Continua ad allungarsi la lista delle grandi e medie aziende pronte a rendersi disponibili nella lotta contro il Covid-19.Giorgio Armani

e Gucci si sono resi disponibili per accelerare la campagna di vaccinazione in Italia.

Armani e Gucci trasformano le loro sedi in hub per vaccini

La moda italiana, fin da inizio pandemia, ha dimostrato tutta la propria solidarietà nell’aiuto contro la lotta al Coronavirus.

Diverse maison hanno elargito donazioni alla strutture sanitarie e si sono attivate per la produzione di dispositivi medici, tra cui maschere chirurgiche e tute mediche.

Con l’inizio della campagna vaccinale, i Fashion Brands non sono stati da meno e hanno messo a disposizione le proprie sedi.

Carlo Bonomi, il presidente di Confindustria, ha avviato un progetto per mappare le aziende disposte a offrire i propri spazi per la campagna di vaccinazione.
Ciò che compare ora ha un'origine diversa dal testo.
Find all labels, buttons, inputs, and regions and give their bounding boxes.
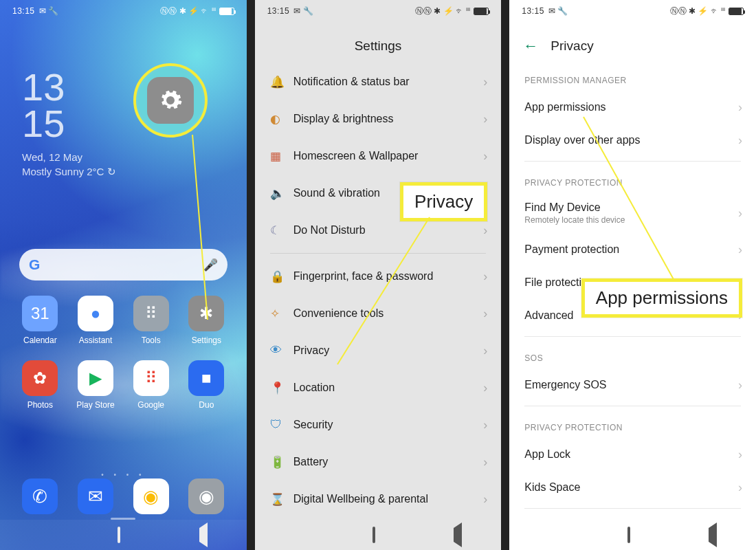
settings-icon-highlighted[interactable] xyxy=(133,63,208,138)
settings-screen: 13:15 ✉ 🔧 ⓃⓃ ✱ ⚡ ᯤ ᴵᴵᴵ Settings 🔔Notific… xyxy=(247,0,502,550)
dock-messages[interactable]: ✉ xyxy=(68,478,124,514)
app-duo[interactable]: ■Duo xyxy=(179,360,234,410)
nav-bar[interactable] xyxy=(0,520,247,550)
chevron-right-icon: › xyxy=(483,418,487,432)
nav-bar[interactable] xyxy=(509,520,756,550)
settings-header: Settings xyxy=(255,29,502,63)
chevron-right-icon: › xyxy=(483,223,487,238)
nav-home-icon[interactable] xyxy=(627,528,630,542)
section-head: PRIVACY PROTECTION xyxy=(509,166,756,193)
settings-tile xyxy=(147,77,194,124)
mic-icon[interactable]: 🎤 xyxy=(203,258,218,272)
settings-row-location[interactable]: 📍Location› xyxy=(255,369,502,406)
app-label: Duo xyxy=(179,400,234,410)
app-settings[interactable]: ✱Settings xyxy=(179,296,234,345)
nav-bar[interactable] xyxy=(255,520,502,550)
google-search-bar[interactable]: G 🎤 xyxy=(19,249,227,280)
nav-home-icon[interactable] xyxy=(118,528,120,542)
app-tile: ✱ xyxy=(188,296,224,331)
callout-privacy: Privacy xyxy=(400,182,487,221)
battery-icon xyxy=(729,8,744,15)
status-left-icons: ✉ 🔧 xyxy=(39,6,58,16)
nav-home-icon[interactable] xyxy=(373,528,375,542)
clock-minute: 15 xyxy=(22,105,116,142)
row-label: Notification & status bar xyxy=(293,76,484,88)
row-icon: ⌛ xyxy=(270,492,293,507)
chevron-right-icon: › xyxy=(483,307,487,321)
app-label: Assistant xyxy=(68,336,124,345)
row-label: Privacy xyxy=(293,344,484,357)
app-tile: ● xyxy=(78,296,113,331)
settings-row-battery[interactable]: 🔋Battery› xyxy=(255,443,502,481)
chevron-right-icon: › xyxy=(738,100,742,115)
dock-chrome[interactable]: ◉ xyxy=(123,478,179,514)
settings-row-convenience[interactable]: ✧Convenience tools› xyxy=(255,295,502,332)
row-label: Security xyxy=(293,419,484,431)
gear-icon xyxy=(158,88,183,113)
row-label: Location xyxy=(293,382,484,394)
app-label: Photos xyxy=(12,400,68,410)
app-photos[interactable]: ✿Photos xyxy=(12,360,68,410)
app-play-store[interactable]: ▶Play Store xyxy=(68,360,124,410)
privacy-row-app-permissions[interactable]: App permissions› xyxy=(509,91,756,124)
chevron-right-icon: › xyxy=(483,270,487,284)
settings-row-fingerprint,[interactable]: 🔒Fingerprint, face & password› xyxy=(255,258,502,295)
dock-camera[interactable]: ◉ xyxy=(179,478,234,514)
settings-row-digital[interactable]: ⌛Digital Wellbeing & parental› xyxy=(255,481,502,518)
chevron-right-icon: › xyxy=(483,381,487,395)
row-label: Kids Space xyxy=(524,481,738,494)
chevron-right-icon: › xyxy=(483,492,487,507)
app-tile: ✆ xyxy=(22,478,58,514)
app-calendar[interactable]: 31Calendar xyxy=(12,296,68,345)
app-label: Settings xyxy=(179,336,234,345)
chevron-right-icon: › xyxy=(738,206,742,221)
app-tools[interactable]: ⠿Tools xyxy=(123,296,179,345)
dock-phone[interactable]: ✆ xyxy=(12,478,68,514)
clock-hour: 13 xyxy=(22,69,116,105)
app-tile: ⠿ xyxy=(133,360,169,396)
google-logo: G xyxy=(29,256,40,273)
row-label: Digital Wellbeing & parental xyxy=(293,493,484,505)
status-right-icons: ⓃⓃ ✱ ⚡ ᯤ ᴵᴵᴵ xyxy=(160,6,215,17)
row-icon: ☾ xyxy=(270,223,293,238)
app-assistant[interactable]: ●Assistant xyxy=(68,296,124,345)
settings-row-notification[interactable]: 🔔Notification & status bar› xyxy=(255,63,502,100)
privacy-row-payment-protection[interactable]: Payment protection› xyxy=(509,233,756,266)
app-tile: ■ xyxy=(188,360,224,396)
chevron-right-icon: › xyxy=(738,481,742,495)
privacy-row-app-lock[interactable]: App Lock› xyxy=(509,438,756,471)
row-label: Convenience tools xyxy=(293,307,484,320)
app-label: Google xyxy=(123,400,179,410)
row-icon: 👁 xyxy=(270,344,293,358)
app-tile: ⠿ xyxy=(133,296,169,331)
nav-back-icon[interactable] xyxy=(709,528,717,542)
app-grid: 31Calendar●Assistant⠿Tools✱Settings✿Phot… xyxy=(12,296,234,410)
clock-widget[interactable]: 13 15 Wed, 12 May Mostly Sunny 2°C ↻ xyxy=(22,69,116,178)
privacy-title: Privacy xyxy=(551,38,593,54)
privacy-row-find-my-device[interactable]: Find My DeviceRemotely locate this devic… xyxy=(509,193,756,233)
app-tile: ◉ xyxy=(133,478,169,514)
date-text: Wed, 12 May xyxy=(22,151,116,163)
settings-row-homescreen[interactable]: ▦Homescreen & Wallpaper› xyxy=(255,138,502,175)
settings-row-display[interactable]: ◐Display & brightness› xyxy=(255,100,502,138)
privacy-row-display-over-other-apps[interactable]: Display over other apps› xyxy=(509,124,756,157)
nav-back-icon[interactable] xyxy=(454,528,462,542)
chevron-right-icon: › xyxy=(738,378,742,393)
row-label: Emergency SOS xyxy=(524,379,738,391)
chevron-right-icon: › xyxy=(483,455,487,470)
privacy-row-emergency-sos[interactable]: Emergency SOS› xyxy=(509,368,756,402)
nav-back-icon[interactable] xyxy=(199,528,208,542)
settings-row-security[interactable]: 🛡Security› xyxy=(255,406,502,443)
chevron-right-icon: › xyxy=(483,112,487,126)
settings-row-privacy[interactable]: 👁Privacy› xyxy=(255,332,502,369)
status-bar: 13:15 ✉ 🔧 ⓃⓃ ✱ ⚡ ᯤ ᴵᴵᴵ xyxy=(509,0,756,22)
settings-title: Settings xyxy=(355,38,402,54)
back-arrow-icon[interactable]: ← xyxy=(523,37,538,55)
privacy-row-kids-space[interactable]: Kids Space› xyxy=(509,471,756,504)
app-google[interactable]: ⠿Google xyxy=(123,360,179,410)
settings-list: 🔔Notification & status bar›◐Display & br… xyxy=(255,63,502,518)
row-label: Fingerprint, face & password xyxy=(293,270,484,283)
row-icon: 🔔 xyxy=(270,75,293,89)
row-icon: 🔋 xyxy=(270,455,293,470)
chevron-right-icon: › xyxy=(738,243,742,257)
Più di settemila aziende in Italia hanno aderito all’iniziativa in una settimana, dimostrando un grande senso di responsabilità e attenzione verso la comunità.

Sono state offerte più di 10.000 location, inclusi spazi negli aeroporti e nelle stazioni ferroviarie.

Brunello Cuccinelli, ha allestito il Parco della Bellezza di Solomeo ad area interamente adibita alla somministrazione del vaccino.

L’obiettivo è quello di somministrare circa 1.200 dosi a settimana.

Stessa opportunità anche per Prada, Ovs e il gruppo Benetton.

A seguirli e ad aprire le loro porta ora sono anche Armani e Gucci, che renderanno i loro spazi hub per vaccini.

Il primo, ha deciso di mettere a disposizione l’Armani Teatro di via Bergognone 59, ideato da Tadao Ando.

Lo spazio, solitamente adibito alle sfilate del gruppo, diventerà presto un’area dedicata alla campagna.

In questo modo, sarà possibile alleggerire il pesante carico delle strutture sanitarie, che avranno modo di utilizzare le loro risorse per offrire maggiore assistenza e cura.

I dipendenti della casa di moda, che in Italia sono più di tremila, potranno ricevere la dose su base volontaria.

Re Giorgio, si è attivato nella battaglia contro il Covid-19 fin dai primi mesi della pandemia.

A marzo scorso ha infatti promosso una donazione di 1 milione e 250mila euro agli ospedali Luigi Sacco, San Raffaele, Istituto Tumori Milano e Spallanzani di Roma.

La decisione di Gucci è stata invece quella di rendere disponibili uffici, negozi e fabbriche per i suoi dipendenti, più di seimila tra uffici, fabbriche e negozi.

Tra gli spazi offerti vi è anche il Gucci Hub di Milano.

Marco Bizzarri, ceo del brand, ha affermato:

Con l’accelerare della campagna vaccinale, cresce il nostro impegno per l’Italia. Metteremo, con orgoglio, le nostre sedi a disposizione della campagna vaccinale.

Questa iniziativa, che sarà avviata non appena le normative sanitarie nazionali e regionali lo consentiranno, è in linea con il gruppo Kearing.

Questo ultimo lo scorso marzo ha elargito due milioni di euro a favore di diverse campagne.

Inoltre, a dicembre, ha donato 500mila euro a favore dell’Unicef Usa per contribuire alla distribuzione del vaccino nelle aree mondiali con più difficoltà.

Ancora una volta, il fashion system non resta indifferente alle difficoltà del paese e si mette in prima linea per accelerare il processo che, si spera, ci porterà fuori da questo difficile momento storico.